Excerpted records below:

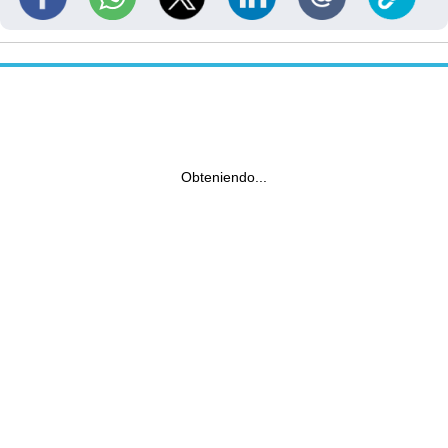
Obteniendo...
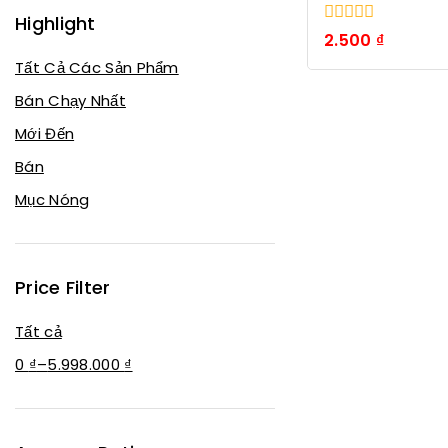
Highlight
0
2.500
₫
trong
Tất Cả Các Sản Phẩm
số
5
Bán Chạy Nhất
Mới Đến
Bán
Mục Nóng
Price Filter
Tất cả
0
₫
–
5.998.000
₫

End of Excerpted records.

Return every line above exactly, omitting images.

• [Solved problem]
Obteniendo...
Highlight
0
2.500
₫
trong
Tất Cả Các Sản Phẩm
số
5
Bán Chạy Nhất
Mới Đến
Bán
Mục Nóng
Price Filter
Tất cả
0
₫
–
5.998.000
₫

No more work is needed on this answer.